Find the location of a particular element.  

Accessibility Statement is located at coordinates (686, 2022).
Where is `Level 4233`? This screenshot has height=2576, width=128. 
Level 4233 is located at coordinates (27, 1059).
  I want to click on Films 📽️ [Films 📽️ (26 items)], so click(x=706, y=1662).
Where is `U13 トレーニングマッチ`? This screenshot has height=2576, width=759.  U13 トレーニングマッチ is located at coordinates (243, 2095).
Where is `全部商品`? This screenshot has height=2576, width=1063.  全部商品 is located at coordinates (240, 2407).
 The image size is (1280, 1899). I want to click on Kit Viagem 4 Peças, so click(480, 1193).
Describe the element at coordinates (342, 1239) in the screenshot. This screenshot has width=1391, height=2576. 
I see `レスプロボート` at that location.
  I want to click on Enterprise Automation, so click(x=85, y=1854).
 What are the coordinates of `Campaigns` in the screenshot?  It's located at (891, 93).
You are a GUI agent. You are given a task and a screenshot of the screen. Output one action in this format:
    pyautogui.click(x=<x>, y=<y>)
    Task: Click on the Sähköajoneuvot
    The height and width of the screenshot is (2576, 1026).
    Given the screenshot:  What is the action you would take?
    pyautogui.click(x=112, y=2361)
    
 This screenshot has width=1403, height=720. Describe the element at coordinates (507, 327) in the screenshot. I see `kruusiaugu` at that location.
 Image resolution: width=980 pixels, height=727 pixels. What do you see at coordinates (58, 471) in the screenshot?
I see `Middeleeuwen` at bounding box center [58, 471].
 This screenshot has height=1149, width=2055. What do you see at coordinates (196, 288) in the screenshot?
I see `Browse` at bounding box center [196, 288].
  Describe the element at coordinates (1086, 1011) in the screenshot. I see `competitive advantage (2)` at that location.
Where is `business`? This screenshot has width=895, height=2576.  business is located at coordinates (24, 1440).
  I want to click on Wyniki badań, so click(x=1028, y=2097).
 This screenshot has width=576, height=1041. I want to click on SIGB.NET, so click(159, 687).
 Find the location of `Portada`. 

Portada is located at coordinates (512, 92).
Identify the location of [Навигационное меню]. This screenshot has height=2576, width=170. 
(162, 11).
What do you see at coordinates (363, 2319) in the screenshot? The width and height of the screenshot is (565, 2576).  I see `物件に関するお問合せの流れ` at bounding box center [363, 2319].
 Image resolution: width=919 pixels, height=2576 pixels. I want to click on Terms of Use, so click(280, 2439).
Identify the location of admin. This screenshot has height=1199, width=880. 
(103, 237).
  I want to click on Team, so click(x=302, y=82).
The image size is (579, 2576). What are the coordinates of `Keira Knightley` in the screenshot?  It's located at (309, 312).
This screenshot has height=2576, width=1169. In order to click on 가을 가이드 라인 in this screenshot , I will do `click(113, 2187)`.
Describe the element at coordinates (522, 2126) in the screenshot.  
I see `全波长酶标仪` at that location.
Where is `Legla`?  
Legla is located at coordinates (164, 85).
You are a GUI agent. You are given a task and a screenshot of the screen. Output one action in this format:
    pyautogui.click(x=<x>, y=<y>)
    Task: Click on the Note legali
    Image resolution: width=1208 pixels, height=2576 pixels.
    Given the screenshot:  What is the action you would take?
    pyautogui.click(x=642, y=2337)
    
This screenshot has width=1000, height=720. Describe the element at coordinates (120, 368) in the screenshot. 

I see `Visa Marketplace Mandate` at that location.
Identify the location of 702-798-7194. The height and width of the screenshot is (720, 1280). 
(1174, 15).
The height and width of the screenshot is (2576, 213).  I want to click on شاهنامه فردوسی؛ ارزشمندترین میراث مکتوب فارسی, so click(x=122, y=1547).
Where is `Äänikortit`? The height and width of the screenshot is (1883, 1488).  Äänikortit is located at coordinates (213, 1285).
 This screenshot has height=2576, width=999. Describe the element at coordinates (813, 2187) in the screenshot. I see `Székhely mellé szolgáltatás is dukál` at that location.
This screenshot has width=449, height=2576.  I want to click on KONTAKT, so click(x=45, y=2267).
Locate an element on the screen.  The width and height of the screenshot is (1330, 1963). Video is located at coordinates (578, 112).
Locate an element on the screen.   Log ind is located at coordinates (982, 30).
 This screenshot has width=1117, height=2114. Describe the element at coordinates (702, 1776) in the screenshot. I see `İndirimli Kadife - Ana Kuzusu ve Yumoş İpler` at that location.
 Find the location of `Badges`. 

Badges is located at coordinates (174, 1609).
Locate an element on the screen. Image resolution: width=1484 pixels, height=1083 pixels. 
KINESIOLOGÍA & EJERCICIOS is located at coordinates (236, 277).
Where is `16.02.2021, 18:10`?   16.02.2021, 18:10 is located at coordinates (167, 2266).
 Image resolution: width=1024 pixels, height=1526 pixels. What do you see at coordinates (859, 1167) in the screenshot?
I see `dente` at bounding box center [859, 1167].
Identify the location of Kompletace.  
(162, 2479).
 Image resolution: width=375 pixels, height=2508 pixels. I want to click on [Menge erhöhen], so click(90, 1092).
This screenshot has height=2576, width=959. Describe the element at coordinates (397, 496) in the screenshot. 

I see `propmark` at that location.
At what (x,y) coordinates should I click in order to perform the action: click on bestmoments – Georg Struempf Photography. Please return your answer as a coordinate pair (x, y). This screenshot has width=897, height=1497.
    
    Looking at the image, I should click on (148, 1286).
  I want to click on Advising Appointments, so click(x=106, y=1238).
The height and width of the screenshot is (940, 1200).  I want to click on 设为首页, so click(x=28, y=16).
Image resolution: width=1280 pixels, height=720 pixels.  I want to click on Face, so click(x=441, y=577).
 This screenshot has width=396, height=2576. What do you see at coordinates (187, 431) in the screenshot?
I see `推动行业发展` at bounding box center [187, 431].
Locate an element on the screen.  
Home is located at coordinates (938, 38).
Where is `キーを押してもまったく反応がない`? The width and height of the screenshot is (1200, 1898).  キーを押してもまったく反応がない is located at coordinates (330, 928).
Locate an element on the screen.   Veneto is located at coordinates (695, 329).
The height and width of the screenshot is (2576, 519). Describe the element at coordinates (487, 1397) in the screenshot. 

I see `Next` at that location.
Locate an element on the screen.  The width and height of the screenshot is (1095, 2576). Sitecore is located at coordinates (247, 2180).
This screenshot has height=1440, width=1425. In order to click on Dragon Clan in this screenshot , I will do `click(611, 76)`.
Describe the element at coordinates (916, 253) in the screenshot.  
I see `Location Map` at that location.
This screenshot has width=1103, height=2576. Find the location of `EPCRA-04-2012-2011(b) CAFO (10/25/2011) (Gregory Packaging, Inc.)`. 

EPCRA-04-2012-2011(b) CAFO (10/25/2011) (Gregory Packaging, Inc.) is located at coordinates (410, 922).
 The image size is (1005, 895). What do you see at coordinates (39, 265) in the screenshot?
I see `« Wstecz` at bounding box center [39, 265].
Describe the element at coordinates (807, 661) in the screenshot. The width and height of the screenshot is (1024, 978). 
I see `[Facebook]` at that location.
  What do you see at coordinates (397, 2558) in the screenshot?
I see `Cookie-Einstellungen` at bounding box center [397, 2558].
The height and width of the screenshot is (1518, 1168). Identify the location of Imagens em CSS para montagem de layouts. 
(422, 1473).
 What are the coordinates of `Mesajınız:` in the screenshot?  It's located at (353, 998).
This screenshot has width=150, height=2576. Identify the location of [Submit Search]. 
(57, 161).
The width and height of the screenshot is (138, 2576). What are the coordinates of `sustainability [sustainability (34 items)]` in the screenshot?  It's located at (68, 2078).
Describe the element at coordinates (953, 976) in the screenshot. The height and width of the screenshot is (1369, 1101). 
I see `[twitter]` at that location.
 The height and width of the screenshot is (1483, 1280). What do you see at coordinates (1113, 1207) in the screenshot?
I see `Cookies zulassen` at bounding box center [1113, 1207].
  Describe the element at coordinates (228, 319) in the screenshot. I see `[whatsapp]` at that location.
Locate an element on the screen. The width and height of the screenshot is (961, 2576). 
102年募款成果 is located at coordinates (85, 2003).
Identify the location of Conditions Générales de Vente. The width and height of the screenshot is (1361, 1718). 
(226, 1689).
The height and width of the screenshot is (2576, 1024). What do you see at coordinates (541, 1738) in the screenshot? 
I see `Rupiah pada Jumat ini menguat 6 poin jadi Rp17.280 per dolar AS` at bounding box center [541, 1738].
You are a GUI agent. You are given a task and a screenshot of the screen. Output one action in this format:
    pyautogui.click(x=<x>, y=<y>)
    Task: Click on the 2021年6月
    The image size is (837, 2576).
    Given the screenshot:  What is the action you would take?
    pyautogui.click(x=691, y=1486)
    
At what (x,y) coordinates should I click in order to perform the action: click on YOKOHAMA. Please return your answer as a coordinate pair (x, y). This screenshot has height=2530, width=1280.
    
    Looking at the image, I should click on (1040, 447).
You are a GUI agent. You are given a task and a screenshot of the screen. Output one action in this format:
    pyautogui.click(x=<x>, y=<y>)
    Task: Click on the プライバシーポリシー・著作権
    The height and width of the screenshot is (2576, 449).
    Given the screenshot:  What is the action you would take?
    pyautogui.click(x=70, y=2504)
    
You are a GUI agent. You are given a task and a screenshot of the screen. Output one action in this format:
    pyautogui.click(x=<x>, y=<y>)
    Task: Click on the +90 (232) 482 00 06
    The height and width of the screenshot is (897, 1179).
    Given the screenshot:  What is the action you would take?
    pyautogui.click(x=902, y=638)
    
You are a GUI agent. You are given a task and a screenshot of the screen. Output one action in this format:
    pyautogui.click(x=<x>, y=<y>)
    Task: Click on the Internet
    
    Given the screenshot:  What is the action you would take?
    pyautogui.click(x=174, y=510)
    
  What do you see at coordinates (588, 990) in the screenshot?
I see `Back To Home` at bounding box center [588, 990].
########
Exercise instructions —
Each line of the material that has the word "will" belongs in the answer.

Expected output —
This screenshot has height=2576, width=1169. In order to click on 가을 가이드 라인 in this screenshot , I will do `click(113, 2187)`.
This screenshot has height=1440, width=1425. In order to click on Dragon Clan in this screenshot , I will do `click(611, 76)`.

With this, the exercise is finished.